## PROBLEM TO WORK ON
Going down the data below, set down exactly the line with "Beck Fletcher: The" and each line after it through the line with "pastry shell, topped"; no other lines.

## Dataset records
########################################
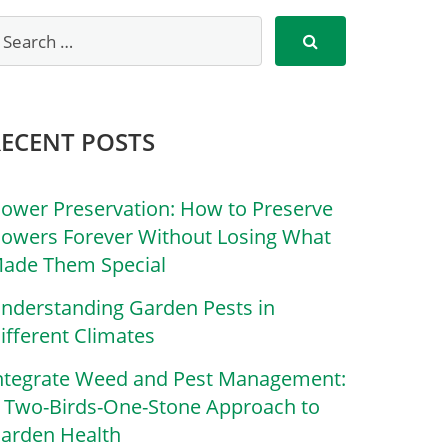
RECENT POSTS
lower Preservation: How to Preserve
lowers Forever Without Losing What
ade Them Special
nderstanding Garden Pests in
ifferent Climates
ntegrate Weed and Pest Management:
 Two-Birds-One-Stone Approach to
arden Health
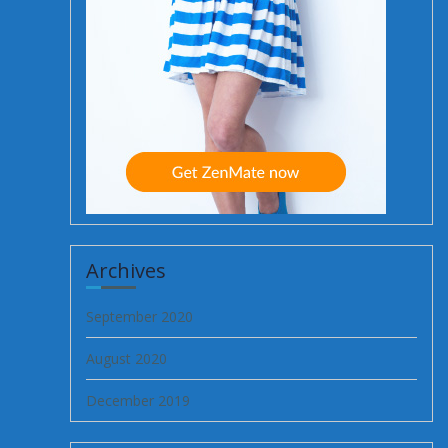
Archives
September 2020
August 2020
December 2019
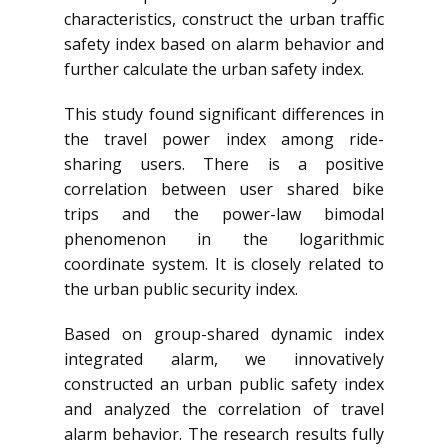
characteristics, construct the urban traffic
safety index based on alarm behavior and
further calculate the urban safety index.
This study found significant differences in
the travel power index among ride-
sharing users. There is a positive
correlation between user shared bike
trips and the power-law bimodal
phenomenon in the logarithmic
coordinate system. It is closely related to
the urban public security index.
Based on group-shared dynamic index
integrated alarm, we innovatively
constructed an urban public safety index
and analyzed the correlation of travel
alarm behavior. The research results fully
########################################
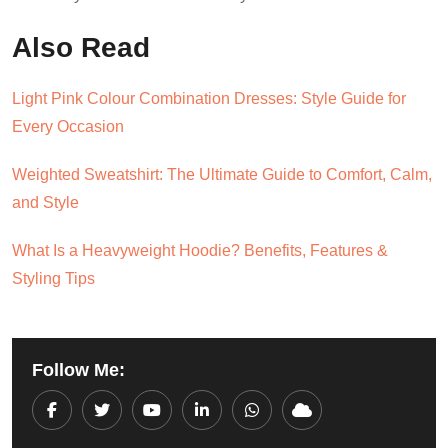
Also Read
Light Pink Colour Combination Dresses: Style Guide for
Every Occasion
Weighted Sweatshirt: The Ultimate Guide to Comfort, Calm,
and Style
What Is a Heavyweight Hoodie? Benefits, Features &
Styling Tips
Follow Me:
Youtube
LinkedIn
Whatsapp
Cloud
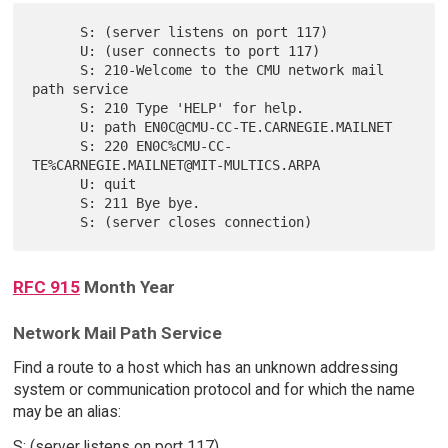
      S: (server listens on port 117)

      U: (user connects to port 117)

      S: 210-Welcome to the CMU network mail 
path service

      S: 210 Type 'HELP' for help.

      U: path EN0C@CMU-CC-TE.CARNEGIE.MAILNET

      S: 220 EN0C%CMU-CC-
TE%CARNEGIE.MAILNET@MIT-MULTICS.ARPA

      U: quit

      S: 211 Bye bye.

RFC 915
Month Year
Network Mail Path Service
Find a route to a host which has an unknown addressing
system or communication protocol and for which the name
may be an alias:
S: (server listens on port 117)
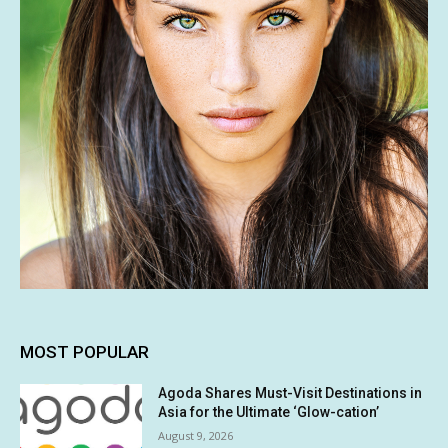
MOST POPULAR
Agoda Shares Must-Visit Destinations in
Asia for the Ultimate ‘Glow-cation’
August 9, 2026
########################################
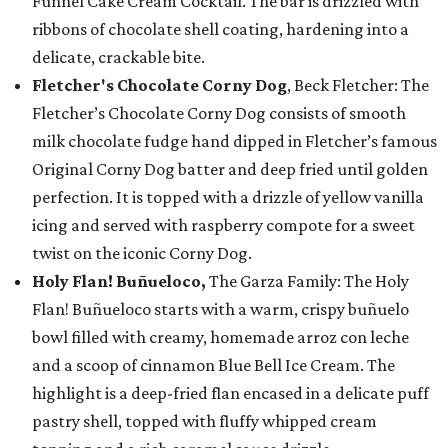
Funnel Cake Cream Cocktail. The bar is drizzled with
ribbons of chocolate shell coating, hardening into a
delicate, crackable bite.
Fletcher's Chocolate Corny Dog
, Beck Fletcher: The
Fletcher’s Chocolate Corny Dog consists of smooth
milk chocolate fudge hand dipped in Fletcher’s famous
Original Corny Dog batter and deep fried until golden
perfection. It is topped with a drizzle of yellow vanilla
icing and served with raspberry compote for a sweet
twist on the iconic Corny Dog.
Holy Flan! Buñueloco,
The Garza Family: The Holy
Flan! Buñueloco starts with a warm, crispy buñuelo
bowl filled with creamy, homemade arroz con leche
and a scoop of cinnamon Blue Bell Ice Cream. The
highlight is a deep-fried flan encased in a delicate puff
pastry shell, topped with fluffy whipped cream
########################################
## FINAL ANSWER
, Beck Fletcher: The
Fletcher’s Chocolate Corny Dog consists of smooth
milk chocolate fudge hand dipped in Fletcher’s famous
Original Corny Dog batter and deep fried until golden
perfection. It is topped with a drizzle of yellow vanilla
icing and served with raspberry compote for a sweet
twist on the iconic Corny Dog.
Holy Flan! Buñueloco,
The Garza Family: The Holy
Flan! Buñueloco starts with a warm, crispy buñuelo
bowl filled with creamy, homemade arroz con leche
and a scoop of cinnamon Blue Bell Ice Cream. The
highlight is a deep-fried flan encased in a delicate puff
pastry shell, topped with fluffy whipped cream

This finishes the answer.